Rick McGinnis/Metro Toronto
Address Royal Ontario Museum, 100 Queen’s Park
Lunch Monday to Saturday, 11:30 am - 2:30 p.m.
Brunch Sunday, 11:30 a.m. - 2:30 p.m.
Dinner Thursday to Saturday, 5 p.m. - 10:30 p.m.
Dinner for 2 w/tax & tip $90
**** (out of five)
There are few young chefs in this city, or any other, who’ve had the rare pleasure of opening a space such as C5, the fine dining restaurant on the top floor of Daniel Libeskind’s high profile addition to the Royal Ontario Museum. Even on a rainy day, the view looking over the University of Toronto and the Annex would be a rare treat, even if it weren’t framed by Libeskind’s dramatic windows, with their jagged angles pointing to the room’s high, angled ceiling.
Ted Corrado knows he’s lucky — for a year he’s been preparing for the opening of C5, aware that he’d be under immediate scrutiny as the cook in charge of the kitchen, whose closest competition is none other than Jamie Kennedy across the street at the Gardiner Museum — the same chef who was chef at the ROM museum that used to occupy a space nearby in the museum wing that was torn down to make way for the Michael Lee Chin Crystal.
“I’ve had a chance to meet him,” Corrado says. “Great guy. I hope I have a chance to achieve what he has. He’s left such a mark and I’m a newcomer to the scene, and for the past year or so when I tell people that I’m going to be heading up the project at the ROM, they’re like ‘Oh, you’re going to work for Jamie?’ Everyone thinks he’s still here, which is a testament to what he’s accomplished in his career.”
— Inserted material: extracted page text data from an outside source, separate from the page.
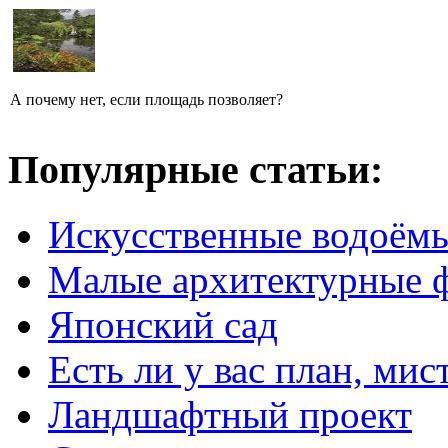
А почему нет, если площадь позволяет?
Популярные статьи:
Искусственные водоём
Малые архитектурные 
Японский сад
Есть ли у вас план, мис
Ландшафтный проект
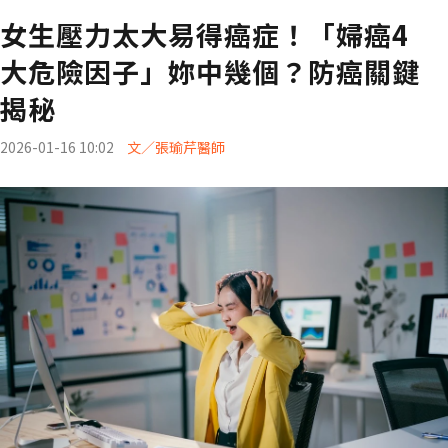
女生壓力太大易得癌症！「婦癌4
大危險因子」妳中幾個？防癌關鍵
揭秘
2026-01-16 10:02
文／張瑜芹醫師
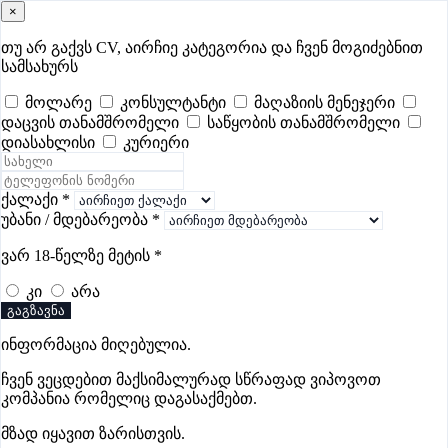
×
samushao
.ge
შესვლა
თუ არ გაქვს CV, აირჩიე კატეგორია და ჩვენ მოგიძებნით
სამსახურს
ყველა
- 349
Remote Worldwide
- 297
დღევანდელი
- 3
მოლარე
კონსულტანტი
მაღაზიის მენეჯერი
დაცვის თანამშრომელი
საწყობის თანამშრომელი
ფავორიტები
პოპულარული
- 349
შენთვის ამორჩეული
- 0
დიასახლისი
კურიერი
CV გარეშე მიგიღებენ
- 1
უმაღლესი ანაზღაურება
- 229
შენი CV ერგება
- —
ქალაქი
*
უბანი / მდებარეობა
*
მუშის ვაკანსიები ზესტაფონში
ვარ 18-წელზე მეტის
*
კი
არა
ვაკანსიები არ მოიძებნა „მუშის ვაკანსიები ზესტაფონში“-
გაგზავნა
ით, მაგრამ იხილეთ სხვა ვაკანსიები
ინფორმაცია მიღებულია.
ჩვენ ვეცდებით მაქსიმალურად სწრაფად ვიპოვოთ
კომპანია რომელიც დაგასაქმებთ.
გოუნეტი
მზად იყავით ზარისთვის.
The Toronto-born Corrado has worked his way through two kitchens associated with Lorenz0 Losetto — Rain, where Corrado succeeded Losetto, and most recently at George, where he worked with Losetto on lunch. Losetto is one of the city’s higher profile adepts at molecular gastronomy, the cutting edge mingling of cooking and science, and while touches of the very voguish cuisine show up here and there on Corrado’s menu — expect the odd foam — he says he’s trying to be judicious.
The experimentation is obvious, though, at a lunch where three separate dishes have been given a smoky flavour with the kitchen’s brand new smoker — one of the toys that Corrado admits he’s excited to be using.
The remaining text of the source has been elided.